Pipeline components that support partial_fit.

Primary LanguagePythonMIT LicenseMIT

scikit-partial

Pipeline components that support partial_fit.

The goal of scikit-partial is to offer a pipeline that can run partial_fit. This allows of online learning on an entire pipeline.

Installation

You can install everything with pip:

python -m pip install --upgrade pip
python -m pip install scikit-partial

Usage

Assuming that you use a stateless featurizer in your pipeline, such as HashingVectorizer or language models from whatlies, you choose to pre-train your scikit-learn model beforehand and fine-tune it later using models that offer the .partial_fit()-api. If you're unfamiliar with this api, you might appreciate this course on calmcode.

import pandas as pd
from sklearn.linear_model import SGDClassifier
from sklearn.feature_extraction.text import HashingVectorizer

from skpartial.pipeline import make_partial_pipeline

url = "https://raw.githubusercontent.com/koaning/icepickle/main/datasets/imdb_subset.csv"
df = pd.read_csv(url)
X, y = list(df['text']), df['label']

# Construct a pipeline with components that are `.partial_fit()` compatible
pipe = make_partial_pipeline(HashingVectorizer(), SGDClassifier(loss="log"))
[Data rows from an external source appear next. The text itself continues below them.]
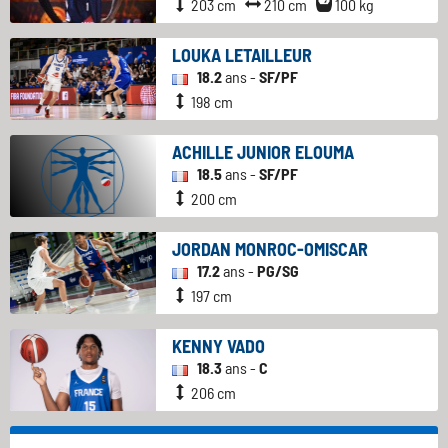
203 cm
210 cm
100 kg
LOUKA LETAILLEUR
18.2
ans -
SF/PF
198 cm
ACHILLE JUNIOR ELOUMA
18.5
ans -
SF/PF
200 cm
JORDAN MONROC-OMISCAR
17.2
ans -
PG/SG
197 cm
KENNY VADO
18.3
ans -
C
206 cm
# Run the learning algorithm on batches of data
for i in range(10):
    # We could also do a whole bunch of data augmentation here!
    pipe.partial_fit(X, y, classes=[0, 1])

When is this pattern useful? Let's consider spelling errors. Suppose that we'd like our algorithm to be robust against typos. Then we can simulate typos on our X inside of our learning loop.

Supported Components

The following pipeline components are added.

from skpartial.pipeline import (
    PartialPipeline,
    PartialFeatureUnion,
    make_partial_pipeline,
    make_partial_union,
)

These tools allow you to declare pipelines that support .partial_fit(). Note that components used in these pipelines all need to have .partial_fit() implemented.